Why fake meat is a real problem

Article by Mark Phelps courtesy of Farm Weekly.

AS a champion of farmers, Mick Keogh declared fake meat was CRAP.

He had cleverly coined the phrase – ‘chemically reconstituted artificial protein’ or ‘CRAP’, mocking the push by equity driven food manufacturers to use words including meat, beef, chicken and mince to describe factory produced meat substitutes.

That was 2018 when the then Australian Farm Institute executive director was going to great lengths to stress that consumers needed objective information to enable informed decision about fake meat.

While it was ultimately up to consumers to decide whether they preferred meat or non-conventional meat substitutes, the use of the word ‘meat’ was potentially misleading, he said.

“The Oxford Dictionary states that meat means the flesh of an animal, typically a mammal or bird, as food,” Mr Keogh told gun rural journalist Colin Bettles in 2018.

“Clearly, a chemically reconstituted artificial protein that has been produced in a factory utilising multiple chemical additives, some of which are derived from genetically modified animal and plant matter, does not in any way fit the above definitions.
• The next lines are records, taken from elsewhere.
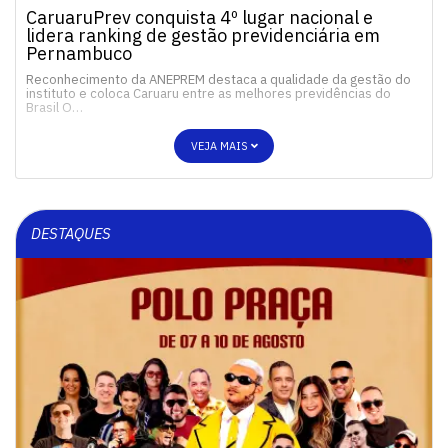
CaruaruPrev conquista 4º lugar nacional e
lidera ranking de gestão previdenciária em
Pernambuco
Reconhecimento da ANEPREM destaca a qualidade da gestão do
instituto e coloca Caruaru entre as melhores previdências do
Brasil O…
VEJA MAIS
DESTAQUES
“Therefore, it is quite incorrect to use the term ‘meat’ as a name for these products.”

At that time, he said the use of the term ‘meat’ to describe CRAP was not only misleading but was also an attempt to appropriate the economic value that consumers attribute to products referred to as meat.

Fast forward to 2021 and the now Australian Competition and Consumer Commission deputy chair has a very different view.

The ACCC says the labelling used on fake meat, including the use of animal images, is unlikely to mislead an ordinary consumer.

Despite the widespread use of meat terms on non-meat products, consumers are now smart enough to know the difference between real and fake, and to assess any nutritional differences.

You don’t need to be in the livestock industry to know when CRAP is being served up.